Posted Sep 27, 2007 18:29 UTC (Thu) by iabervon (subscriber, #722) [Link]

A lot of microcontrollers embedded in existing devices use architectures that GCC doesn't support. A lot of them actually use an architecture that's been around for 27 years and has never gotten a GCC port: the 8051. GCC also doesn't support PIC microcontrollers. Then there are FPGA-based systems, which need an entirely different firmware design. In fact, most embedded platforms that GCC targets will have embedded flash, meaning that firmware wouldn't be part of drivers anyway; the hardware would come with a version installed, and any changes would be released by the vendor as a download that users can install at their leisure.

gcc ports

Posted Sep 27, 2007 19:38 UTC (Thu) by zlynx (subscriber, #2285) [Link]

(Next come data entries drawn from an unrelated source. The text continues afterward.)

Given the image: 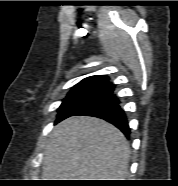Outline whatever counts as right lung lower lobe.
I'll return each mask as SVG.
<instances>
[{"instance_id": "1", "label": "right lung lower lobe", "mask_w": 178, "mask_h": 186, "mask_svg": "<svg viewBox=\"0 0 178 186\" xmlns=\"http://www.w3.org/2000/svg\"><path fill=\"white\" fill-rule=\"evenodd\" d=\"M113 90L114 86L109 91L96 98L95 100L89 102L69 116L85 115L98 117L112 123L126 136H129L130 128L128 126L126 114L120 106V101L113 94Z\"/></svg>"}]
</instances>
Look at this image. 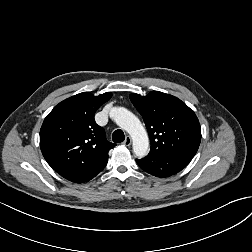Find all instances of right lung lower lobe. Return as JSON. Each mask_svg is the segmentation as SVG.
<instances>
[{
	"mask_svg": "<svg viewBox=\"0 0 252 252\" xmlns=\"http://www.w3.org/2000/svg\"><path fill=\"white\" fill-rule=\"evenodd\" d=\"M105 166L106 165H103V166L93 168L91 170L84 171L82 173H79L77 175H74V176L67 178V180L72 181V182H76V183L87 182V181L91 180L92 178H94L98 173H100L104 169Z\"/></svg>",
	"mask_w": 252,
	"mask_h": 252,
	"instance_id": "obj_1",
	"label": "right lung lower lobe"
}]
</instances>
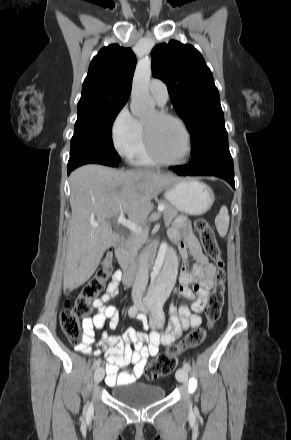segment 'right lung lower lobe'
Listing matches in <instances>:
<instances>
[{
	"mask_svg": "<svg viewBox=\"0 0 291 440\" xmlns=\"http://www.w3.org/2000/svg\"><path fill=\"white\" fill-rule=\"evenodd\" d=\"M89 163L103 164L111 167L118 166V163L112 161L111 159L105 156L89 154V153H76L74 155H70V159L68 161V166H67L68 175L75 168Z\"/></svg>",
	"mask_w": 291,
	"mask_h": 440,
	"instance_id": "98d812e1",
	"label": "right lung lower lobe"
}]
</instances>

Many of these microcontrollers really are micro. When a programmer only has a few KB of instruction space, he does not want to write code in C. Assembly is the only way to go, and it isn't so bad.

You know the saying that C is portable assembly. Well, a good assembler makes it as easy to write as C, it just isn't portable.

gNewSense

Posted Sep 27, 2007 20:06 UTC (Thu) by moxfyre (subscriber, #13847) [Link]

Doing the "Right Thing" doesn't necessarily mean that the vendor has to do all the extra work. Sure, it'd be nice if device vendors would release firmware source code that could be modified and rebuilt with the standard toolchain.

But that's not necessary. All they really need to do to be Linux-friendly is release the source code under GPL in *some form*. Maybe it's assembler code. Maybe it's C code. SDCC is a Free software compiler targeting 8-bit microcontroller architectures, including 8051, Z80, and even PIC (which has the worst instruction set imaginable for C compilers). GCC is aimed at 32/64-bit architectures, and I think that SDCC is a REALLY valuable complement to it for the low-end embedded space.

When hardware vendors provide basic device information and initial code, the Free software community can usually run with it. For example, Linksys released the code for its Linux-based routers... and now there are several polished and powerful distros for those routers. ATI has just released programming information--not even code, really--for their GPUs, and suddenly there's a veritable blizzard of open-source display driver development.

As Greg K-H pointed out, "if you release specs, the Linux community will produce drivers"... often, they'll be better than the proprietary drivers!

equal treatment, or equally bad treatment

Posted Sep 21, 2007 6:11 UTC (Fri) by JoeBuck (subscriber, #2330) [Link]

The "equal treatment" argument reminds me of the joke about the Russian peasant back in the Soviet days, who contacted his local Party official and complained: "My neighbor has two cows, and I only have one. Kill one of my neighbor's cows!"

You are asking for equally bad treatment, subtracting a capability if that capability is only useful to a proprietary software developer.

Free firmware would be great, but replaceable firmware beats a device that cannot be fixed at all if it has a flaw.

equal treatment, or equally bad treatment

Posted Sep 21, 2007 13:59 UTC (Fri) by epa (subscriber, #39769) [Link]

You are right that in any individual case it is better to have a device that someone can upgrade rather than enforce equally bad treatment on everyone. However, applying the rule of equal treatment to all cases creates an incentive for device makers to do the right thing, if their choice is between making the firmware updatable by the device's owner or not at all.

This 'all or nothing' rule is characteristic of the GPL (version 1 applied it to copyright, v2 to patent licences, and v3 to allowing updated versions to run). I think it has had some success in getting more free software and is worth continuing.

Bad analogy time: in many countries with forest fires it is illegal to build on land that has been cleared by burning, even if the fire was entirely natural. Clearly in any individual case this benefits nobody - it would be better to use the land rather than waste it. But as a general rule it helps to discourage people from starting fires deliberately.